Sarò bisbetica ma certe cose non le tollero proprio: e non è colpa dei bambini, ma dei genitori che le permettono; anche mio figlio lasciato libero toccherebbe ogni cosa in un negozio di giocattoli, quale bimbo non lo farebbe? Sta al genitore però vigliare e limitare l’esuberanza naturale dei fanciulli.
condivido Serena
in effetti è più comodo lasciarli fare piuttosto che studiare le strategie per distoglierli e per fargli capire che ci sono
i tempi per fare certe cose
i tempi per fermarsi
i tempi per esultare e i tempi per tacere.
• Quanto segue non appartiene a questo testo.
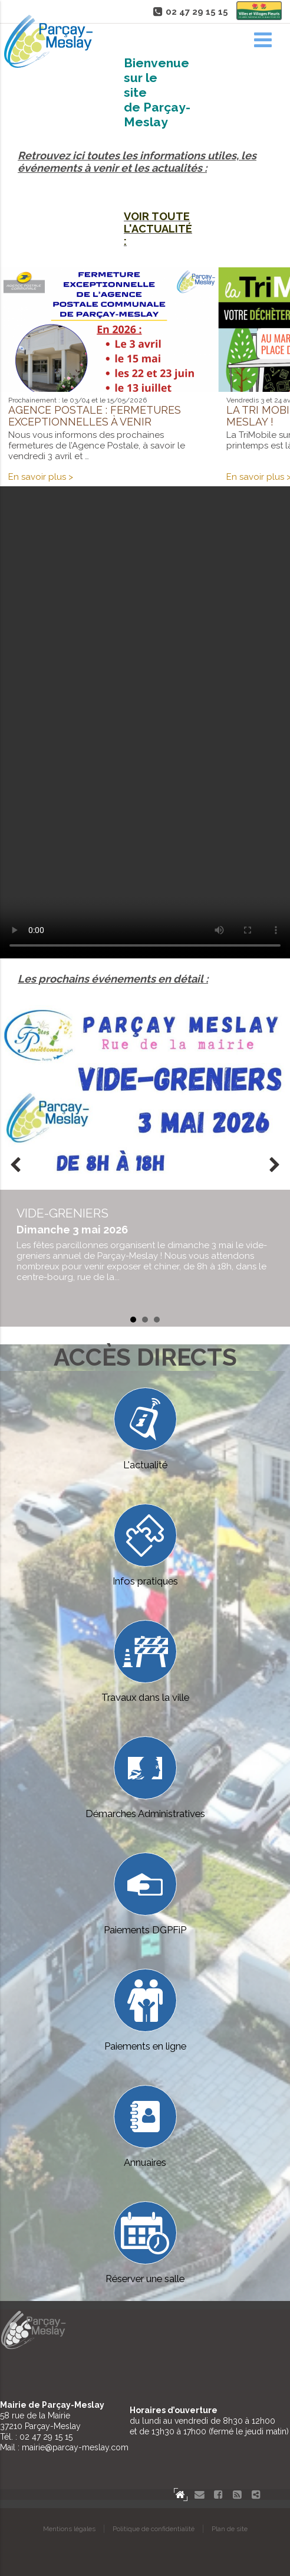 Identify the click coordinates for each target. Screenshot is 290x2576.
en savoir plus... (145, 1244)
Noi attualmente siamo alle prese con i turni di comunicazione
ed una strategia preziosa è mettere il timer della cucina tutte le volte che ho bisogno di un tempo “mio”
per una telefonata per parlare con mio marito o per scrivere nel blog o rispondere alle mail
CHE FATICA educare dando dei confini!
Bella la tecnica del “tempo per”, Sara. E in effetti deve essere anche una fatica immane, insegnarlo. Ma quanta soddisfazione ne viene, poi? In alcuni contesti ho come la sensazione, invece, che alcune mamme pensino che sia la società, la scuola, i mass media a dover dettare le regole di un corretto modo di comportarsi. Vengo da una rigida educazione (mia madre è stata amorevole ma piuttosto severa) e mi rendo conto di quanto mi piacerebbe ci fosse la giusta via di mezzo per arrivare ad un traguardo edificante.
a volte sono stata considerata una mamma troppo rigida
ma il vivere comune l’ho a cuore e
vogliamo che arrivi ai bimbi questo messaggio!
L’educazione fondamentale avviene in famiglia
purtroppo o per fortuna
a seconda dei casi
non è delegabile.
Le istituzioni educative fanno o dovrebbero fare da rinforzo!